The company has stuck to full year guidance after telling unit holders at the annual meeting on Wednesday it had seen a strong recovery in some of its key businesses – especially retail – in the past couple of months.
The meeting was told the developer and investor expects to deliver Funds from Operations (FFO) in the range of 31.7 to 32.4 cents per security and a distribution of 25.0 cents per security for the full year 2022 ending December.
This is in-line with guidance provided to the market in February and takes into account rising interest rates.
If it meets this guidance FFO for each security will be up from 28.82 cents for 2021 and at the top of the range, will represent a solid 12% plus rise and more than 10% at the bottom.
The forecast distribution will be up 12% from the 23.2 cents a security for last year – which will easily top the expected 6% rise in headline inflation for 2022.
The annual meeting heard of a solid improvement in the performance of its retail assets, except in Melbourne’s CBD where the return to offices is lagging.
“Despite the challenging year occupancy is above 99% which is a great outcome and demonstrates the resilience and quality of our assets. In March, customer visitations for the portfolio were up 8.8% on March last year, CEO Bob Johnston told the meeting.
“We have seen a strong recovery in sales over the last two months following the shadow lockdown from Omicron in January.
“March sales across our portfolio were generally well above 2019 levels with the main exception being Melbourne Central.
“Melbourne Central which prior to COVID was the most productive shopping centre in the country, is lagging in its recovery due to the slow return of workers to the CBD. The ramp-up of students attending classes, the re-opening of borders and the return of CBD workers will accelerate the recovery of this asset.
“Total Specialty sales were up 9.9% in February and 8.7% in March on the prior year,” Johnston said.
GPT’s office portfolio has a value of $6.1 billion and delivered solid results for the Group in 2021 and at the end of March, occupancy was 92.0%.
“While the office leasing market remains competitive and was relatively subdued during the first quarter of this year, we anticipate that leasing activity will continue to improve as conditions normalise and businesses seek high quality space to encourage staff back to the workplace.

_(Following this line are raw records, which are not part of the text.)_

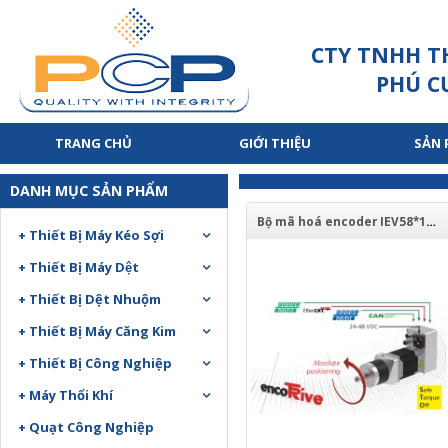
CTY TNHH T
PHÚ C
TRANG CHỦ
GIỚI THIỆU
SẢN
DANH MỤC SẢN PHẨM
Bộ mã hoá encoder IEV58*1024 INC LD 50ZB6GL
+ Thiết Bị Máy Kéo Sợi
+ Thiết Bị Máy Dệt
+ Thiết Bị Dệt Nhuộm
+ Thiết Bị Máy Căng Kim
+ Thiết Bị Công Nghiệp
+ Máy Thổi Khí
+ Quạt Công Nghiệp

GPT has spent heavily since the pandemic started and online retailing expanded rapidly, in building and investing in logistics like warehouses and distribution centres.

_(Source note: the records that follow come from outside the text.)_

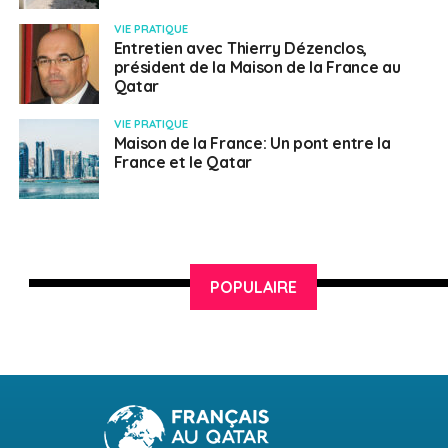
VIE PRATIQUE
Entretien avec Thierry Dézenclos,
président de la Maison de la France au
Qatar
VIE PRATIQUE
Maison de la France: Un pont entre la
France et le Qatar
POPULAIRE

“The logistics sector and our portfolio continue to enjoy strong tailwinds and we expect this momentum to continue for some time,” Johnston told the meeting.

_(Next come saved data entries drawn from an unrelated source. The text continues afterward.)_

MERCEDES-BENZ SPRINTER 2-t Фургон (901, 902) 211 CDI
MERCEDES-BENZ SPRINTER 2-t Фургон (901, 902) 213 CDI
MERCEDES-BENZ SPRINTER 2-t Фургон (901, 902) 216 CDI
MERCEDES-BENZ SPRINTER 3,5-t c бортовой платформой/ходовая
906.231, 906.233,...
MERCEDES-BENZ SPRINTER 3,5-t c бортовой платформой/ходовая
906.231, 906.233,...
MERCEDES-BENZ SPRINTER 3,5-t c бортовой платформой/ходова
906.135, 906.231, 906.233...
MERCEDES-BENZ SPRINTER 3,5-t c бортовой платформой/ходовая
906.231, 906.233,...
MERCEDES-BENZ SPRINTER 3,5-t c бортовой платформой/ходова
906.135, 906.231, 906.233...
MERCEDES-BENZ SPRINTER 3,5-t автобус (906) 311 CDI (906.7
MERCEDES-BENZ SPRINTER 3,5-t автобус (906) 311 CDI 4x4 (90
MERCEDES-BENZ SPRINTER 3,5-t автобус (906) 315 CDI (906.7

“Our land bank has expanded, with the Kemps Creek estate now 37 hectares, following the acquisition of an adjoining site.
The QuadReal partnership also secured its first Sydney project, acquiring 10 hectares in Kemps Creek, along with three development sites in Brisbane.
“We continue to make good progress with our development projects despite some recent delays due to the abnormal weather conditions during the March quarter.
The securities ended up nearly 2% at $4.78.